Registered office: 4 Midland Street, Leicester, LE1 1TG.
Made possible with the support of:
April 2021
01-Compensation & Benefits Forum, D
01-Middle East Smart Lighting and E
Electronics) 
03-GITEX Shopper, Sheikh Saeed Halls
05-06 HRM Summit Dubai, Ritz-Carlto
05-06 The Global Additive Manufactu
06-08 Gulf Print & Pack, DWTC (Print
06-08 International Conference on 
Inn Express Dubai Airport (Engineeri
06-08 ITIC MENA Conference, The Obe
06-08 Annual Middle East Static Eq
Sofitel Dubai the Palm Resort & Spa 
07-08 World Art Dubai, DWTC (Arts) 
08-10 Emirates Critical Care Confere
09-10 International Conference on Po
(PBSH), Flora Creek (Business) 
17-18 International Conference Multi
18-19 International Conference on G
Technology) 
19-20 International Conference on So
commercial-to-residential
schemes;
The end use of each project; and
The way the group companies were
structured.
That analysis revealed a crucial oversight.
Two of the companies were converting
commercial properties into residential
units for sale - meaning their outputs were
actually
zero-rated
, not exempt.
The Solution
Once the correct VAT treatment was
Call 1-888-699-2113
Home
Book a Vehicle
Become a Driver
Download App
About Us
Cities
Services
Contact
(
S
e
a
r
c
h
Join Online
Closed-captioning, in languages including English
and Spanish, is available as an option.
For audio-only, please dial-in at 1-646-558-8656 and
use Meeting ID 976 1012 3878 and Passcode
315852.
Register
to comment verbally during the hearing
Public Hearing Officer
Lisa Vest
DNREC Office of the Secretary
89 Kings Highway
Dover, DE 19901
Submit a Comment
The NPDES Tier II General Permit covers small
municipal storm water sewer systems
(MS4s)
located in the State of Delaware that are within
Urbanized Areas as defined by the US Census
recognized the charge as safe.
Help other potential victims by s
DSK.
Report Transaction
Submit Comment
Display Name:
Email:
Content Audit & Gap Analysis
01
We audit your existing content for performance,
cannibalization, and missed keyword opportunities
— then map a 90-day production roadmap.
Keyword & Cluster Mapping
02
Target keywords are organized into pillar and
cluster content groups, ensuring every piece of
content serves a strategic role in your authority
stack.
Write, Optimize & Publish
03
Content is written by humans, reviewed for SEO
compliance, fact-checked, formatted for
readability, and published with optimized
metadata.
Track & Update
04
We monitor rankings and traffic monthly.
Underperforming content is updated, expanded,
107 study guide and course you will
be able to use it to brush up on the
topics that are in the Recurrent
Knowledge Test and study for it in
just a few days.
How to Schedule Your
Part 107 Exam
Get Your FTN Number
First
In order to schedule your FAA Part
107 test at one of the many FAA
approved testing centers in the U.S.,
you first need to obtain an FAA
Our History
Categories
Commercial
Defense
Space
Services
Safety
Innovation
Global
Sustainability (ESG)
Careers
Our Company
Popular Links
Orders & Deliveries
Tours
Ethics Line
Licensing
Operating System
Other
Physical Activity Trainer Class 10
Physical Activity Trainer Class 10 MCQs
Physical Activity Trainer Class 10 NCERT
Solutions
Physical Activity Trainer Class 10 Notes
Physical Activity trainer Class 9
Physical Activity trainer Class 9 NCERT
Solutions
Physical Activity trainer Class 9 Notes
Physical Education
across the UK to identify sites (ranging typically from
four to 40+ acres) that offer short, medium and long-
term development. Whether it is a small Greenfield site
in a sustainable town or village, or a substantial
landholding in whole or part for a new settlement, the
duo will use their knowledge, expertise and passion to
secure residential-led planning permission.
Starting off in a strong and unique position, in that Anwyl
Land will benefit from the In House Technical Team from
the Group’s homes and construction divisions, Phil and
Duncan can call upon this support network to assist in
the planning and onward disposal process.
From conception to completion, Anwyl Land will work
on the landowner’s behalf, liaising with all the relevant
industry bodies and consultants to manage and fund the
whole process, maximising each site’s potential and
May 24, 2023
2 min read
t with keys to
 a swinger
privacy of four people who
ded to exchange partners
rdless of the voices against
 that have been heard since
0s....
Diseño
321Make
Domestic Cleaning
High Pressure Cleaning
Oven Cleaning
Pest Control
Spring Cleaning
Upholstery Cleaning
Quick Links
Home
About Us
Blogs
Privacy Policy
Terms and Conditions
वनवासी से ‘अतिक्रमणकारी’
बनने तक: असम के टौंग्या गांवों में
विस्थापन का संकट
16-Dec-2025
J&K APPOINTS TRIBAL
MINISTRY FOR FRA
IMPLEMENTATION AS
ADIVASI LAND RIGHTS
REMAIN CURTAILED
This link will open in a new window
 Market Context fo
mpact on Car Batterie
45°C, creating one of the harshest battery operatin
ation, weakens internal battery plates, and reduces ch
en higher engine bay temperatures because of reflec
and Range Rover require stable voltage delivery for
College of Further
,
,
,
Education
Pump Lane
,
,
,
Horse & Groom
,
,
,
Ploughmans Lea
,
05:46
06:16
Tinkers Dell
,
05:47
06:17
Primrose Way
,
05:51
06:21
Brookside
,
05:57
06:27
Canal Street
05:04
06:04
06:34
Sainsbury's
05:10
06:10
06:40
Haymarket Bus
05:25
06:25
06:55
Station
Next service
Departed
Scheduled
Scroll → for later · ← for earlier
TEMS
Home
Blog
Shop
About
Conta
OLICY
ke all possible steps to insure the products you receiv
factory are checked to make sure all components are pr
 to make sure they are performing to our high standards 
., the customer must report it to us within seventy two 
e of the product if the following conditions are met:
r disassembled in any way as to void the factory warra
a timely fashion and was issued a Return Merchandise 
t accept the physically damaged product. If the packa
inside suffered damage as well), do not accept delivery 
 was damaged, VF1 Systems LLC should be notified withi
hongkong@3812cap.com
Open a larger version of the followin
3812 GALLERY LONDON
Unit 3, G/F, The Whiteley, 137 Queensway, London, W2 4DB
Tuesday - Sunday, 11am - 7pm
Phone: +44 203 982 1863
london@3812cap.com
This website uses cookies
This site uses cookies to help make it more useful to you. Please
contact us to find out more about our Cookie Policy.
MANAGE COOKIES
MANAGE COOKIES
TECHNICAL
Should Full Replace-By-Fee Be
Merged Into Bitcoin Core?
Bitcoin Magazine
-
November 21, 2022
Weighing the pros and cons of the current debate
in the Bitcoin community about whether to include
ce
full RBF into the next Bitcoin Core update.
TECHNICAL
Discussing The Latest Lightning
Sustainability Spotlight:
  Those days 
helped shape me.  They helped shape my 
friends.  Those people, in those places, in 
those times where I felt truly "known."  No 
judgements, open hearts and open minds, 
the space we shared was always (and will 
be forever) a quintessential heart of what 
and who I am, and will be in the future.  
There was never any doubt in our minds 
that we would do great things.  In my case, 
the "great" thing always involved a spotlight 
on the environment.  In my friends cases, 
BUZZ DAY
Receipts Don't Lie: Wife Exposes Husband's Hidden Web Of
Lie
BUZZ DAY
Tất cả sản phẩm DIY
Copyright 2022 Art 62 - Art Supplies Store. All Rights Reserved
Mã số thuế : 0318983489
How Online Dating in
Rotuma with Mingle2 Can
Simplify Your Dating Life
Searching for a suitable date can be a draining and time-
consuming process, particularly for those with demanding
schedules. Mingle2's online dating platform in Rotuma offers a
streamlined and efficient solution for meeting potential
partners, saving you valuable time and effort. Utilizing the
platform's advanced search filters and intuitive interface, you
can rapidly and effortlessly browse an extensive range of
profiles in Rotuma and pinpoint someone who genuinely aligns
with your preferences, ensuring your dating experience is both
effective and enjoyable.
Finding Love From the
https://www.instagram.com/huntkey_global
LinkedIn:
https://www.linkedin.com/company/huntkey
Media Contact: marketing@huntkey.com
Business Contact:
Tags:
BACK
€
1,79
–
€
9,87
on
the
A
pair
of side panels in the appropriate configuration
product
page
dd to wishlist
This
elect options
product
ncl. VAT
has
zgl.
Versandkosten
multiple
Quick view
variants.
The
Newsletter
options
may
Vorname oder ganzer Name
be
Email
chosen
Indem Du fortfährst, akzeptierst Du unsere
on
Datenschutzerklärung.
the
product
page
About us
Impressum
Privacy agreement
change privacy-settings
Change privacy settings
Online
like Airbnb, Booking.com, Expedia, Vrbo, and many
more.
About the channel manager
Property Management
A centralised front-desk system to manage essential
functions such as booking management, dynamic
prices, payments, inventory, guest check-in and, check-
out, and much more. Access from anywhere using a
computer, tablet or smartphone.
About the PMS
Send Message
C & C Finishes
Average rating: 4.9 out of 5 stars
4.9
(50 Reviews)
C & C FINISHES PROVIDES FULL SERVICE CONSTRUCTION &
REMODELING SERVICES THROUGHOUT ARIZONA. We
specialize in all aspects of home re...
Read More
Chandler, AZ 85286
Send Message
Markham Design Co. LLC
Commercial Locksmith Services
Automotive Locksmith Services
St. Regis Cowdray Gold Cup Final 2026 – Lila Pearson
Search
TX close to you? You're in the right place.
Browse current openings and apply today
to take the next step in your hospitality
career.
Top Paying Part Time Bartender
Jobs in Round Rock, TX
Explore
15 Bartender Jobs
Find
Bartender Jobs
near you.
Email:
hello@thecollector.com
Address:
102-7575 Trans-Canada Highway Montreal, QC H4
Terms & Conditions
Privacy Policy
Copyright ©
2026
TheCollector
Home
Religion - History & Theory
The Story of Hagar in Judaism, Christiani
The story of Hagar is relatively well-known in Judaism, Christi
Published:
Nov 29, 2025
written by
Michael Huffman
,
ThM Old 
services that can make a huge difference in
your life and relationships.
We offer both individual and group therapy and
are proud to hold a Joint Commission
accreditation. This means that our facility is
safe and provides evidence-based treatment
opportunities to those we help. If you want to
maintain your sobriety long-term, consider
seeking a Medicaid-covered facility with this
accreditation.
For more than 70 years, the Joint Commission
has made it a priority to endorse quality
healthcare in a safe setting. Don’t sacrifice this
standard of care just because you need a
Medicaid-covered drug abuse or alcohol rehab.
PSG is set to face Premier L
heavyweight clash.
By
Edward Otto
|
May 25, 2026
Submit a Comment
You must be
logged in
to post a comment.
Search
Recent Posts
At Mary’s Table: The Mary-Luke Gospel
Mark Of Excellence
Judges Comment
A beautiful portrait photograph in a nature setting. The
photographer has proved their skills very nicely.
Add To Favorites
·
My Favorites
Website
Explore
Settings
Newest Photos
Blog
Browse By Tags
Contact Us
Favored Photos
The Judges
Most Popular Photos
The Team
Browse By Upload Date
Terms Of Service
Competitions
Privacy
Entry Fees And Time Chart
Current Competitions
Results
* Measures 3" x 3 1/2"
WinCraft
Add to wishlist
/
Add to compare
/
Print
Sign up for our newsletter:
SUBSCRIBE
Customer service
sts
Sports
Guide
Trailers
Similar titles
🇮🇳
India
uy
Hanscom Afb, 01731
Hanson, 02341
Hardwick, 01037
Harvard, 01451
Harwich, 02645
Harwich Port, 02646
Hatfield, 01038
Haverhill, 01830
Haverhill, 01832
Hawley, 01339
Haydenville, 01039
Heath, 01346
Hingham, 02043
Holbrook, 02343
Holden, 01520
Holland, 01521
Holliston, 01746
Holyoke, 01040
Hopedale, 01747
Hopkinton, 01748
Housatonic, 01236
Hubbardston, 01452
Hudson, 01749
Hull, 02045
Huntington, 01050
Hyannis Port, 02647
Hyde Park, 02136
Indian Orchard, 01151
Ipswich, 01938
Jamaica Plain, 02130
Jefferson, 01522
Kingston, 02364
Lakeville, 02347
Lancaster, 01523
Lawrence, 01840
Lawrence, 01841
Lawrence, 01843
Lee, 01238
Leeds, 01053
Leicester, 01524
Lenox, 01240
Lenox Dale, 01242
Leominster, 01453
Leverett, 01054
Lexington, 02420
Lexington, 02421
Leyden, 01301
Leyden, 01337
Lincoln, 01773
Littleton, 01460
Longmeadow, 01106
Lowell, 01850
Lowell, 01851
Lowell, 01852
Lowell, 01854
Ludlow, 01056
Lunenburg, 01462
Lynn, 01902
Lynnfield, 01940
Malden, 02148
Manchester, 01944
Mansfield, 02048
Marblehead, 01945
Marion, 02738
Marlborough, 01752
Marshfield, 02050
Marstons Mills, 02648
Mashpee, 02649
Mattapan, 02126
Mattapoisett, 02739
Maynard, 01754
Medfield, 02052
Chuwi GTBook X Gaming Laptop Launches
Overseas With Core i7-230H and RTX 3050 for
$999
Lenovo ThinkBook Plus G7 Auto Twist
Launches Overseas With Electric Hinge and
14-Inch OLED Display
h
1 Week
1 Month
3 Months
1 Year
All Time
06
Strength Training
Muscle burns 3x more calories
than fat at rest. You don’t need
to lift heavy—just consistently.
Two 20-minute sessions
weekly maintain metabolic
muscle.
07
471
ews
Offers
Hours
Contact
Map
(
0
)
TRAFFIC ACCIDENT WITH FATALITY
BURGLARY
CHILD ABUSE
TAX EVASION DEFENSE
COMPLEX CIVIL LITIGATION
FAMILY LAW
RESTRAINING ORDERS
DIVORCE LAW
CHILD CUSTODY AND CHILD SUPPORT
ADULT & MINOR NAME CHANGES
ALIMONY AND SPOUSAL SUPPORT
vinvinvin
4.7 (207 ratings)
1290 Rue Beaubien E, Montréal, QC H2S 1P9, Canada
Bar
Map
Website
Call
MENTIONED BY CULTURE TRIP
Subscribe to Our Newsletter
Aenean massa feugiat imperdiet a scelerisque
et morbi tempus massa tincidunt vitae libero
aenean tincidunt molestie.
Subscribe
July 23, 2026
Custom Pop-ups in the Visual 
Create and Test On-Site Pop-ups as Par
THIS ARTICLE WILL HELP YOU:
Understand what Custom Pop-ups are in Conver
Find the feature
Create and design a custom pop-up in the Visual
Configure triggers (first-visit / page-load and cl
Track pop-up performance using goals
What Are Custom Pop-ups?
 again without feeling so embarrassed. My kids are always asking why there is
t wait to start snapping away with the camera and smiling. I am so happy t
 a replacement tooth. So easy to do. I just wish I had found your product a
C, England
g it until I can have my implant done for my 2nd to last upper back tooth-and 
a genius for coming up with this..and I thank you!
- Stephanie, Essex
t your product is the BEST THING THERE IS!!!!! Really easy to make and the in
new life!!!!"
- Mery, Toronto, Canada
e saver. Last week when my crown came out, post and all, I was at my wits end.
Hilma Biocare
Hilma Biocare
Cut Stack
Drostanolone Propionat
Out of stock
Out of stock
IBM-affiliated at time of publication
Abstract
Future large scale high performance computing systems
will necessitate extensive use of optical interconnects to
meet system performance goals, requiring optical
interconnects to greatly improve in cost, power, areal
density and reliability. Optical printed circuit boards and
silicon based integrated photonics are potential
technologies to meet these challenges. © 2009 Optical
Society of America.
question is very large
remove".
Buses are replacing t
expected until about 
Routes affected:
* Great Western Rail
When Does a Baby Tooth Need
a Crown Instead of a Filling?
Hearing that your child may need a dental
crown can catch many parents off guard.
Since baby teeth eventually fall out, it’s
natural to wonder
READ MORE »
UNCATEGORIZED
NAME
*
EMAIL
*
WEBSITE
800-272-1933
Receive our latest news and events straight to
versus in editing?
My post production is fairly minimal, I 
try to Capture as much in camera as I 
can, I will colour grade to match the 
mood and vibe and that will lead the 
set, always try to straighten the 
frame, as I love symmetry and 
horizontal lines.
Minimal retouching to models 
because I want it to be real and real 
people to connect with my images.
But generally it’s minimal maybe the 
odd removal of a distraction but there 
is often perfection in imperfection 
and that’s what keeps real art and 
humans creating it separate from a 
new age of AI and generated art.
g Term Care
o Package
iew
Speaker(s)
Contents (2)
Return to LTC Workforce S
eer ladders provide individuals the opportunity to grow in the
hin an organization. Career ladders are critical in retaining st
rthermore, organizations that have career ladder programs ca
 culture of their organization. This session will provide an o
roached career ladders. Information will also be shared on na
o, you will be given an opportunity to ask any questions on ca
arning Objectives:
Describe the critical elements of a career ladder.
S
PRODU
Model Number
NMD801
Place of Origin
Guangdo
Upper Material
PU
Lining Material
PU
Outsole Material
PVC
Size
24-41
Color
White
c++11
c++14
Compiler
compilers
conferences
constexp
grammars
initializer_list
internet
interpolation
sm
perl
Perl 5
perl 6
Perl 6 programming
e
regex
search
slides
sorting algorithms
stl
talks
◇ ◇ ◇ ◇
- What is required: Lines with the word "production" in them are the answer; report each one from the data.

- Response box:
— then map a 90-day production roadmap.
My post production is fairly minimal, I 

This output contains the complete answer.